▶ Exercise instructions
When a line of the records contains "turkista", copy it.

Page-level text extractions
-=-=-=-=-

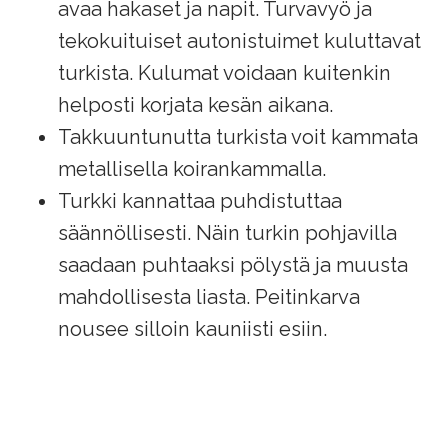
avaa hakaset ja napit. Turvavyö ja
tekokuituiset autonistuimet kuluttavat
turkista. Kulumat voidaan kuitenkin
helposti korjata kesän aikana.
Takkuuntunutta turkista voit kammata
metallisella koirankammalla.
Turkki kannattaa puhdistuttaa
säännöllisesti. Näin turkin pohjavilla
saadaan puhtaaksi pölystä ja muusta
mahdollisesta liasta. Peitinkarva
nousee silloin kauniisti esiin.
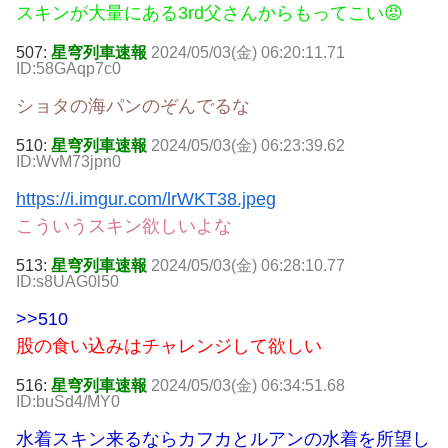
スキンが大量にある3rd父さんからもってこい😡
507:
星穹列車速報
2024/05/03(金) 06:20:11.71
ID:58GAqp7c0
ショタの海パンのぞんでるな
510:
星穹列車速報
2024/05/03(金) 06:23:39.62
ID:WvM73jpn0
https://i.imgur.com/lrWKT38.jpeg
こういうスキン欲しいよな
513:
星穹列車速報
2024/05/03(金) 06:28:10.77
ID:s8UAG0l50
>>510
股の食い込みはチャレンジして欲しい
516:
星穹列車速報
2024/05/03(金) 06:34:51.68
ID:buSd4/MY0
水着スキン来るならカフカとルアンの水着を所望し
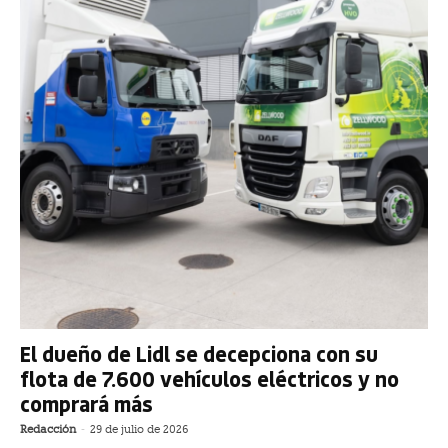
El dueño de Lidl se decepciona con su
flota de 7.600 vehículos eléctricos y no
comprará más
Redacción
-
29 de julio de 2026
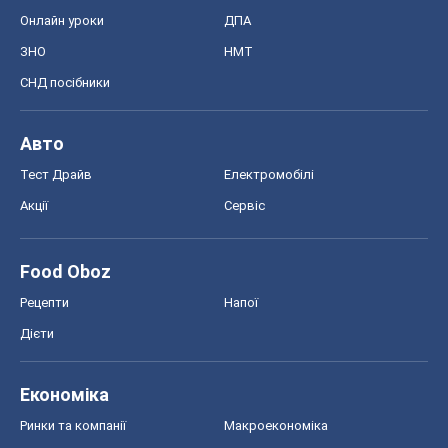
Онлайн уроки
ДПА
ЗНО
НМТ
СНД посібники
Авто
Тест Драйв
Електромобілі
Акції
Сервіс
Food Oboz
Рецепти
Напої
Дієти
Економіка
Ринки та компанії
Макроекономіка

-=-=-=-=-

▶ Written answer
turkista. Kulumat voidaan kuitenkin
Takkuuntunutta turkista voit kammata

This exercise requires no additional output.